→ WHAT IS REQUIRED
Taking the line with "rapidez, atenção e solucionou o problema." as the start, reproduce every line until the records end, exactly and with nothing added.

→ DATASET
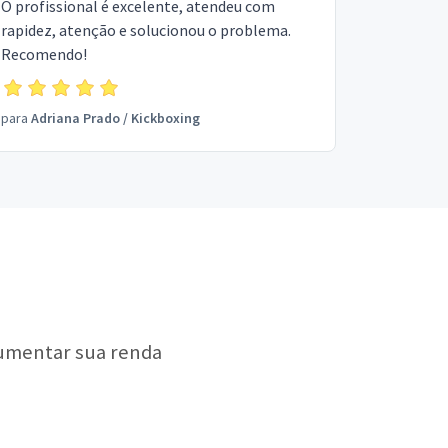
O profissional é excelente, atendeu com
rapidez, atenção e solucionou o problema.
Recomendo!
para
Adriana Prado
/
Kickboxing
aumentar sua renda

→ SOLUTION TO THIS TASK
rapidez, atenção e solucionou o problema.
Recomendo!
para
Adriana Prado
/
Kickboxing
aumentar sua renda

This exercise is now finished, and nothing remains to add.